Thanks a lot for the wonderful feedback! We appreciate it. 👍👍

You are absolutely right. Using thicker gauge wires helps with ohmic losses, but thicker guage power cables are always a pain to work with.

Thanks a lot! I appreciate the wonderful feedback.👍👍👍 The Innovati0n Lab💥

Thanks a lot for watching our videos and for the wonderful feedback. We greatly appreciate it. However, to your question, this converter has a wide range of applications that you can use them for. It depends on the power needs of your design. May I know what you are using the converter for?

Thanks a lot for such wonderful feedback! 👍👍 Yes, I use PLA to print the card mounts. You are right to have those concerns, and that also tells me that you are analyzing everything - I like that! 👍 A couple things to consider; The thermal interface/coupling between the card stand and the heatsink is really minimal, and the heat transfer should not be that significant - given that PLA is a poor thermal conductor. Secondly, the melting point of the PLA that I use is around 215 Deg. Celsius, so, if the heatsink gets this hot, the converter should already be dead...lol. My point is that the heatsink should never get hot enough to be able to melt the PLA. The key is to always make sure that the fan is running....and to add more external fans if need be. Wonderful question! We need more analytical minds like you in here. Please share our videos with your project groups/friends. Success wishes on your projects, friend! 👍😎

Hi friend! I am glad you found this video useful 👍😎. You are right about the built-in hysteresis in the UVP control loop. This is not something I have not tried to measure. Also, there could be some slow response because the voltage sense inputs to the comparator could be slightly more capacitive (all assumptions....I honestly don't know). I guess the best thing to do might be to shoot for narrow voltage window/range instead of targeting a precise voltage for your UVP setpoint. I hope this helps. 👍😎 The Innovati0n Lab

Great observation, friend! However, I honestly didn't see the need for precision with the UVP set point. For something like that, I would usually give myself some good safety headroom. For example, if the critical UVP is 20.0V, I will set the converter UVP 20.5V of if 21V - depending on the amount of flexibility I have with my design.

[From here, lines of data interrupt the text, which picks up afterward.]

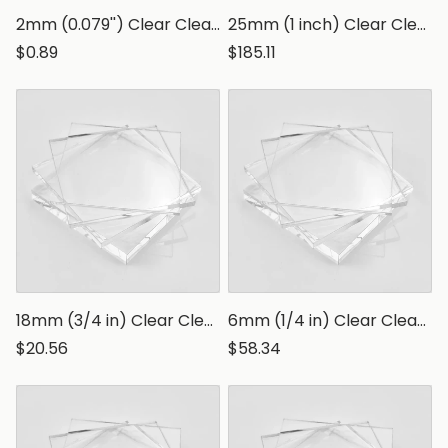
2mm (0.079'') Clear Clear Polystyrene Sheet, Transparent Styrene Board
25mm (1 inch) Clear Clear Polystyrene Sheet, Transparent Styrene Board
$0.89
$185.11
18mm (3/4 in) Clear Clear Polystyrene Sheet, Transparent Styrene Board
6mm (1/4 in) Clear Clear Polystyrene Sheet, Transparent Styrene Board
$20.56
$58.34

Thanks a lot for watching our videos and for all your support.👍👍 I need the cleanup design and then figure out the best way to share the 3D model files. Also, I am working on setting up an online store where you can buy such printed jigs for DIY project testing. Stay tuned, my friend.

Thanks a lot for all your support and inspiration!👍👍 I will be able to sell such items in the near future. Stay tuned, my friend. Thanks again for all the amazing support.

@@theinnovati0nlab782 thanks, I look forward to this ! I have a ebike that I experiment with, so the “holder” that you made, appears a lot more mount worthy than those standard metal posts 😁

Thanks for watching the video and for the wonderful feedback. 👍👍👍 Yes, there is about a 30A output current limit. At 12V, you should plan for about a delivered power on 300W give or take. I hope this helps. 👍😎 The Innovati0n Lab.

Hahaha! Thanks for the wonderful feedback. I am glad that you are finding our content informative. It sounds like you will need a buck converter. Since your output voltage need is quite low, I imagine that you probably have an input power source that is greater that 12VDC? If that is the case, you can check out these Amazon Buck converters. They are rated for a maximum output current of 30A. See the link below. 👇👇👇 ACEIRMC 3pcs 20A 300W CC CV Step Down Module Adjustable DC 6-40V to 1.2-36V Voltage Regulator Buck Converter Constant Current Power Supply Module a.co/d/ecBoSnh

@@theinnovati0nlab782 I'll adjust the input voltage to what I need to get the output 5V ~8-12A ?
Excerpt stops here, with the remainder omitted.